» Exercise prompt: Each word in the data below should be copied exactly; the images should not.

Saved data entries
BEGIN
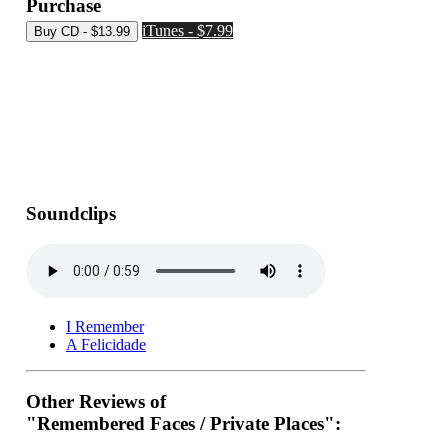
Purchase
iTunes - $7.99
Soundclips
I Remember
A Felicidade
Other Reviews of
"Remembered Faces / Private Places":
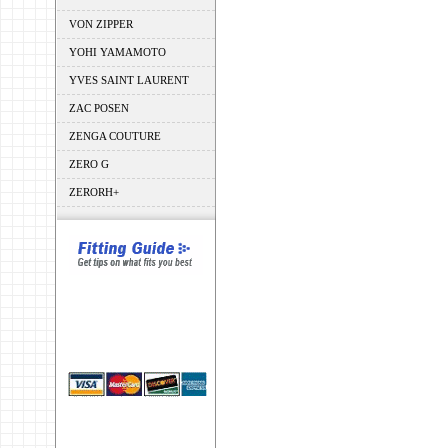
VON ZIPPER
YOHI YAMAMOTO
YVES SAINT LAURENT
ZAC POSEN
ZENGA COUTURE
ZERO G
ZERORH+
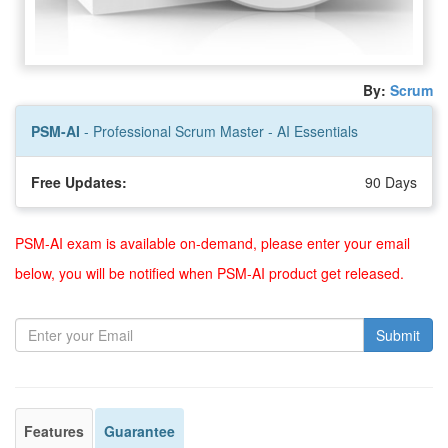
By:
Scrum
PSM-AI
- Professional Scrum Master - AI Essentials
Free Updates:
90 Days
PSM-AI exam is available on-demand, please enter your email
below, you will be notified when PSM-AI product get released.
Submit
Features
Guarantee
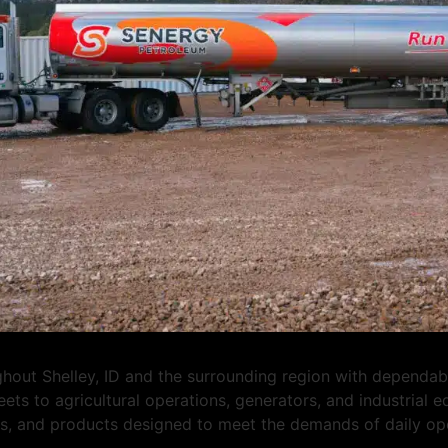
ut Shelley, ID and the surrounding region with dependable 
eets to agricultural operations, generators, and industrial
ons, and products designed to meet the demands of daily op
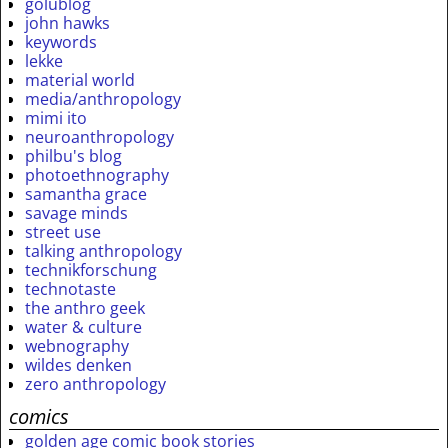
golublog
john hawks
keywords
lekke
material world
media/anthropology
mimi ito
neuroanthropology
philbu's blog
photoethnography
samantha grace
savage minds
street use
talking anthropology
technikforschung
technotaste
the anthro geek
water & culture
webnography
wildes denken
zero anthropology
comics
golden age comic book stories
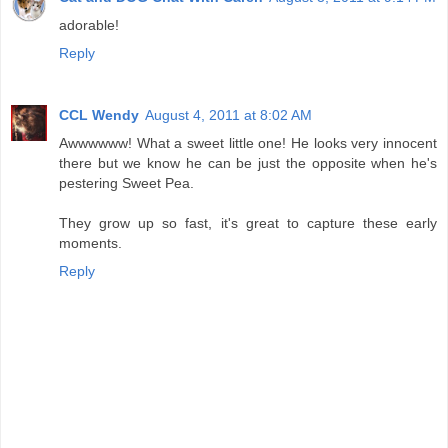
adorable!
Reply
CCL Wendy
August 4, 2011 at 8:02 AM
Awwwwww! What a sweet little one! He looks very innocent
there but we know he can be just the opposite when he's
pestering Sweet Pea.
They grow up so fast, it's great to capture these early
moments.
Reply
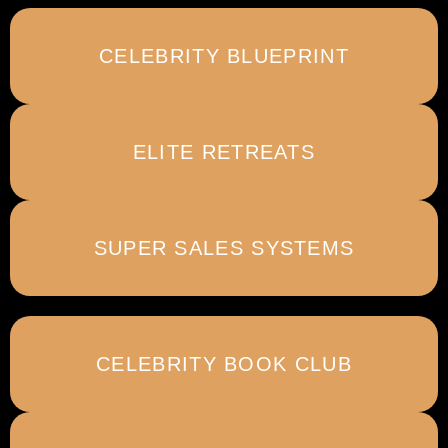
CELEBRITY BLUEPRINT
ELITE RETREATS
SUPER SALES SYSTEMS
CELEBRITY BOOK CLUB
END
» Answer to this problem:
Purchase
iTunes - $7.99
Soundclips
I Remember
A Felicidade
Other Reviews of
"Remembered Faces / Private Places":
VON ZIPPER
YOHI YAMAMOTO
YVES SAINT LAURENT
ZAC POSEN
ZENGA COUTURE
ZERO G
ZERORH+
By:
Scrum
PSM-AI
- Professional Scrum Master - AI Essentials
Free Updates:
90 Days
PSM-AI exam is available on-demand, please enter your email
below, you will be notified when PSM-AI product get released.
Submit
Features
Guarantee
ut Shelley, ID and the surrounding region with dependable 
eets to agricultural operations, generators, and industrial
ons, and products designed to meet the demands of daily op
golublog
john hawks
keywords
lekke
material world
media/anthropology
mimi ito
neuroanthropology
philbu's blog
photoethnography
samantha grace
savage minds
street use
talking anthropology
technikforschung
technotaste
the anthro geek
water & culture
webnography
wildes denken
zero anthropology
comics
golden age comic book stories
adorable!
Reply
CCL Wendy
August 4, 2011 at 8:02 AM
Awwwwww! What a sweet little one! He looks very innocent
there but we know he can be just the opposite when he's
pestering Sweet Pea.
They grow up so fast, it's great to capture these early
moments.
Reply
CELEBRITY BLUEPRINT
ELITE RETREATS
SUPER SALES SYSTEMS
CELEBRITY BOOK CLUB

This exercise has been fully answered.